Cosa parecida había sucedido en los inicios de la fe con el nombre de «cristianos» para los seguidores de Cristo. La burla nuevamente se convirtió en gloria, pero se necesitó la perspicacia de un historiador extranjero, Jean Meyer (francés, nacionalizado mexicano y autor de una obra monumental sobre el movimiento), para ayudarnos a descubrir su valor y significado.
Tiranos los ha habido siempre, pero gobernantes que hayan tenido la diabólica osadía de enviar a su ejército a masacrar a su pueblo por la única razón de cantar alabanzas a su Dios, han sido pocos al menos en la historia reciente. México ha sido uno de esos países en sufrirlo.
El Papa Benedicto, durante su visita al campo de concentración y exterminio de los judíos en Polonia, nos da la clave teológica de tal monstruosidad: «Con la aniquilación de ese pueblo, esos criminales violentos, querían matar a aquel Dios que llamó a Abraham, que hablando en el Sinaí estableció criterios (los diez mandamientos) para orientar a la humanidad, criterios que son válidos siempre... En realidad, con la destrucción de Israel querían, en último término, arrancar también la raíz en la que se basa la fe cristiana, sustituyéndola definitivamente con la fe hecha por sí misma, la fe en el dominio del hombre, del fuerte».

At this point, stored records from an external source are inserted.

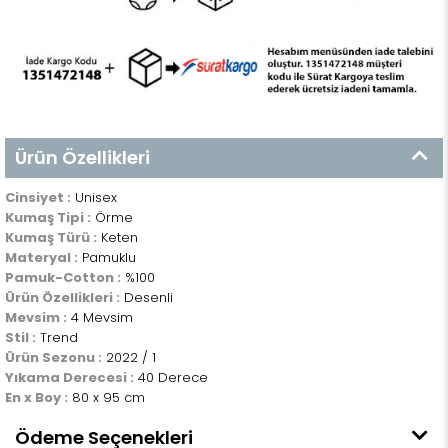
Ürün Özellikleri
Cinsiyet :
Unisex
Kumaş Tipi :
Örme
Kumaş Türü :
Keten
Materyal :
Pamuklu
Pamuk-Cotton :
%100
Ürün Özellikleri :
Desenli
Mevsim :
4 Mevsim
Stil :
Trend
Ürün Sezonu :
2022 / 1
Yıkama Derecesi :
40 Derece
En x Boy :
80 x 95 cm
Ödeme Seçenekleri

Eso fue exactamente lo que sucedió aquí, en México. Un grupo de desquiciados por el poder «criminales violentos», les llama el Papa quiso ponerse en lugar de Dios porque le estorbaban sus mandamientos. El tirano comienza saqueando el templo y termina sentándose sobre el altar. La negación de Dios conlleva la destrucción del hombre. El pueblo creyente lo intuyó, lo percibió muy bien y por eso el grito de los «alzados» fue de vivas a Cristo Rey y a Santa María de Guadalupe, cimientos de su fe. Era grito de vida, de supervivencia, pues de la fe se ha nutrido siempre el pueblo católico mexicano. Con ese grito el dictador fue puesto en su lugar y el pueblo recobró su libertad.
La flor más preciosa de este sacrificio doloroso fue el puñado de mártires quienes, sin participar en la violencia, la sufrieron y entregaron su vida orando por sus verdugos y ofreciendo su sangre por la paz y la reconciliación de los mexicanos.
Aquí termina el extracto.